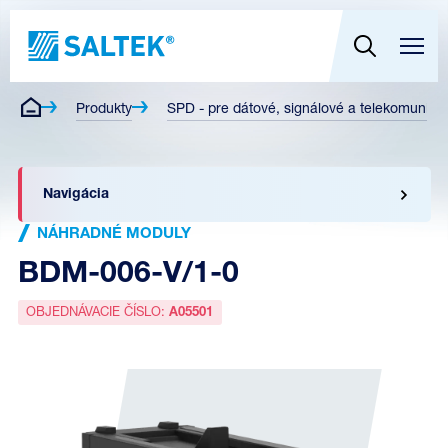
Produkty
SPD - pre dátové, signálové a telekomunikač
Navigácia
NÁHRADNÉ MODULY
BDM-006-V/1-0
OBJEDNÁVACIE ČÍSLO:
A05501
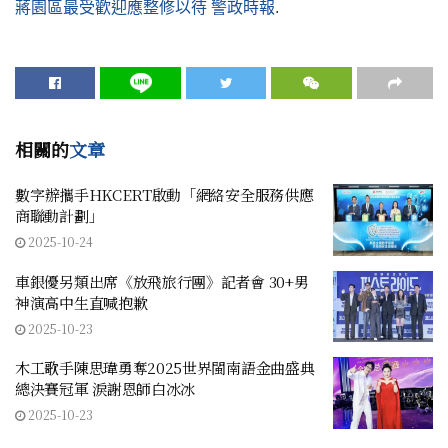
蔣園區最受歡迎應整修以待
警政時報
.
相關的
文章
數字辦攜手HKCERT啟動「網絡安全服務供應
商聯動計劃」
2025-10-24
車銀優另類出席《放飛旅行團》記者會 30+男
神演高中生直喊抱歉
2025-10-23
木工歌手陳思瑋勇奪2025世界閩南語金曲盛典
總決賽冠軍 淚謝恩師白冰冰
2025-10-23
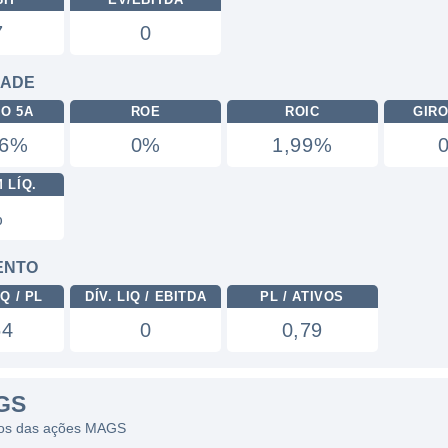
7
0
DADE
RO 5A
ROE
ROIC
GIRO
16%
0%
1,99%
 LÍQ.
%
ENTO
Q / PL
DÍV. LIQ / EBITDA
PL / ATIVOS
64
0
0,79
GS
ficos das ações MAGS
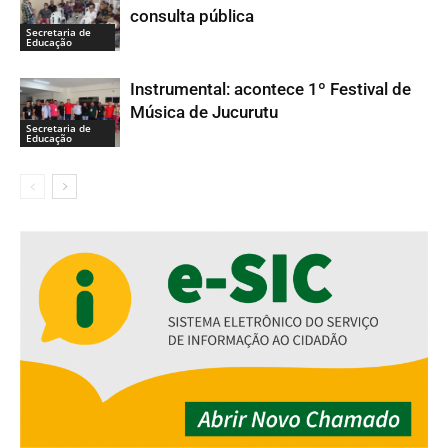
consulta pública
Secretaria de
Educação
Instrumental: acontece 1º Festival de
Música de Jucurutu
Secretaria de
Educação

_Your assignment_: Give back the material above exactly, but without its images.

_Task output_:
Produkty
SPD - pre dátové, signálové a telekomunikač
Navigácia
NÁHRADNÉ MODULY
BDM-006-V/1-0
OBJEDNÁVACIE ČÍSLO:
A05501
蔣園區最受歡迎應整修以待
警政時報
.
相關的
文章
數字辦攜手HKCERT啟動「網絡安全服務供應
商聯動計劃」
2025-10-24
車銀優另類出席《放飛旅行團》記者會 30+男
神演高中生直喊抱歉
2025-10-23
木工歌手陳思瑋勇奪2025世界閩南語金曲盛典
總決賽冠軍 淚謝恩師白冰冰
2025-10-23
7
0
DADE
RO 5A
ROE
ROIC
GIRO
16%
0%
1,99%
 LÍQ.
%
ENTO
Q / PL
DÍV. LIQ / EBITDA
PL / ATIVOS
64
0
0,79
GS
ficos das ações MAGS
consulta pública
Secretaria de
Educação
Instrumental: acontece 1º Festival de
Música de Jucurutu
Secretaria de
Educação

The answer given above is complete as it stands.